Oral Surgery Coding & Reimbursement Alert

ICD-10 Update:

Enjoy Higher Specificity for Acute Sialoadenitis With K11.2

Hint: Use different code sets for infectious parotitis.

When your oral surgeon diagnoses acute sialoadenitis (an acute infection of the salivary glands), you must remember to check whether the condition is recurrent or the first episode as this affects code choice when reporting with ICD-10 codes.

ICD-9: Regardless of whether you are reporting acute or chronic sialoadenitis, you report it with one common code when using ICD-9 codes. You report sialoadenitis with 527.2 (Sialoadenitis).

You also report 527.2 if your surgeon’s diagnosis is parotitis, sialoangitis or sialodochitis. You cannot report 527.2 if your surgeon diagnoses the condition as epidemic or infectious parotitis. You report this with the appropriate code from the ICD-9 code range, 072.0-072.9. You also cannot use 527.2 if your clinician’s diagnosis is uveoparotid fever. You report this with the ICD-9 code, 135 (Sarcoidosis).

ICD-10: Starting in Oct. 2015, a diagnosis of sialoadenitis that you reported with the ICD-9 code, 527.2, crosswalks to K11.2 (Sialoadenitis). You use the same diagnosis code if your surgeon diagnoses the condition as parotitis. Unlike ICD-9, you have more specific options when reporting a diagnosis of sialoadenitis with ICD-10 codes. K11.2 further expands into the following code choices depending on the chronicity of the condition:

  • K11.20 (Sialoadenitis, unspecified)
  • K11.21 (Acute sialoadenitis)
  • K11.22 (Acute recurrent sialoadenitis)
  • K11.23 (Chronic sialoadenitis)

As in ICD-9, you will not use K11.2- if your clinician’s diagnosis is epidemic or infectious parotitis (i.e., B26.0, Mumps orchitis; and B26.9, Mumps without complication) or uveoparotid fever (D86.9, Sarcoidosis, unspecified).

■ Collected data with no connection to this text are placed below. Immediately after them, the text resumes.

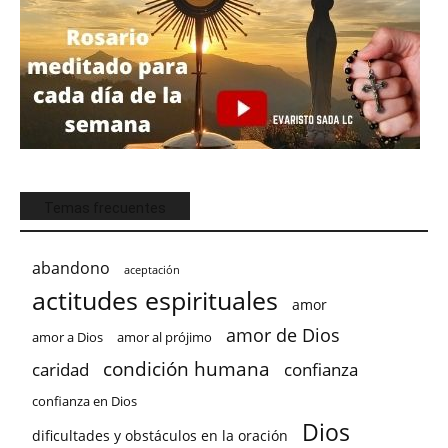
Temas frecuentes
abandono
aceptación
actitudes espirituales
amor
amor de Dios
amor a Dios
amor al prójimo
condición humana
confianza
caridad
confianza en Dios
Dios
dificultades y obstáculos en la oración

Caveat: You need to be careful when reporting a diagnosis of acute sialoadenitis. If your clinician is identifying the condition as acute sialoadenitis, delve into documentation to verify whether the condition is a first episode or a recurrent one. 

Review These Documentation Basics 

Some of the symptoms that you will normally come across when your clinician identifies the diagnosis as acute sialoadenitis will include pain, swelling, dryness of the mouth and drooling. Your surgeon might also note other signs and symptoms such as weight loss, fever, chills, lymphadenopathy, and in some cases, shortness of breath.

When your clinician suspects a diagnosis of sialoadenitis, he will record a thorough history that includes details of past medications, immunizations, past medical and surgical history and dental history. Your clinician will also query the patient whether or not he had such symptoms in the past.

Upon examination, your surgeon will note tenderness on palpation of the affected area along with presence of swelling. Your clinician might also note presence of a purulent discharge (upon milking the gland) from the ductal opening of the affected salivary gland.

Tests: Your clinician might ask for certain lab tests if he suspects sialoadenitis. He will withdraw blood for CBC, electrolyte count and other blood tests. He might also order for a blood culture if he finds signs of sepsis.

Some of the diagnostic tests that your surgeon might also order when he suspects a diagnosis of sialoadenitis include x-rays (lateral view, anteroposterior view and oblique), ultrasound or a CT scan. Your clinician might also perform a sialography to check for presence of any obstructions of the salivary duct of the affected gland.

Based on history, signs and symptoms, results from tests and diagnostic imaging studies, your clinician will arrive at a diagnosis of acute sialoadenitis.